There's absolutely positively no reason you can't or shouldn't route your modem over a VLAN. It's great for situations like yours where you have limited NICs to work with and situations like mine where you have multiple VM hosts and you want to be able to switch which host the firewall is running on without having to move wires around.
 
Hi guys, untagging the wan vlan didn't work. (I also tagged the mgmt vlan) I double checked my new untagged wan connection through the switch by plugging my laptop directly into port 7 again(this time with no vlan specification) and I was able to get an external ip without a hitch. Pfsense just refuses to get an ip. I tried staticly setting it to the last ip/subnet/gateway that my laptop pulled from a direct connection with the modem, but the pfsense box just hung when I tried to add in the gateway.

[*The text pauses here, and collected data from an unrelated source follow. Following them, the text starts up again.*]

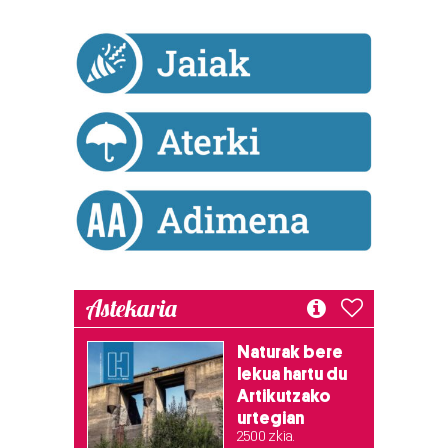
Astekaria
Naturak bere
lekua hartu du
Artikutzako
urtegian
2.500 zkia.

Maybe the jmicron nic just isn't able to handle vlans very well? Has anybody else been able to get this to work with this type of a setup?

Here's some more detail about the modem just in case it helps- its one of those modem/router all in ones from time Warner. It's the only modem they'll let anyone use for a docsis 3.0 connection. It's setup in bridged mode and works correctly. What I find strange though is that if i connect a pc directly to it and power cycle it- the pc will first grab a private ip (192.168.100.x) then after a few moments it will pull the proper external ip. Its almost as if it takes a minute for it to switch over to bridged mode.

Do you think that this behavior might be keeping my pfsense box from getting the external ip? I did try unchecking the "block private networks" option on the wan interface, but that didn't do any good. I know that this wouldn't explain what's going on after it's already in bridged mode, but I just thought I'd throw this info out there.

Can someone tell me if my vlan setup looks correct? I have a grasp on vlans, but I'm still a newb.

Thanks again for all the help guys.
 
You probably want to do some research on the NIC to see what its capabilities really are. Maybe get rid of the management vlan completely and manage thru the LAN just to test, maybe that NIC can only do 2 vlans or something and pfsense is trying to bind the WAN last. The whole 192.168.100.x thing might be something your modem does, I've never been a fan of ubee modems, my experience with them is they suck, so that could be part of it too.
 
See if the switch has the port mode option such as "general" instead of the default "access." Also something about the switch and multicast you should research but that shouldn't be affecting it too much.
 
The setup is sound. Is the modem maybe set to a specific MAC address that it hands out adresses to? Can you change the MAC to the one of your laptop?
 
Thanks for the suggestions, I'm going out of town tomorrow for work. I'll pick back up on Tuesday- along with your suggestions, I think I'm going to try to assign all the vlan interfaces to the apple USB nic I have to rule out the jmicron nic. I googled the jmicron and all I could find was spec sheets stating that it supports vlans, I didn't really see anything about limitations. I'll dig deeper in the next few days.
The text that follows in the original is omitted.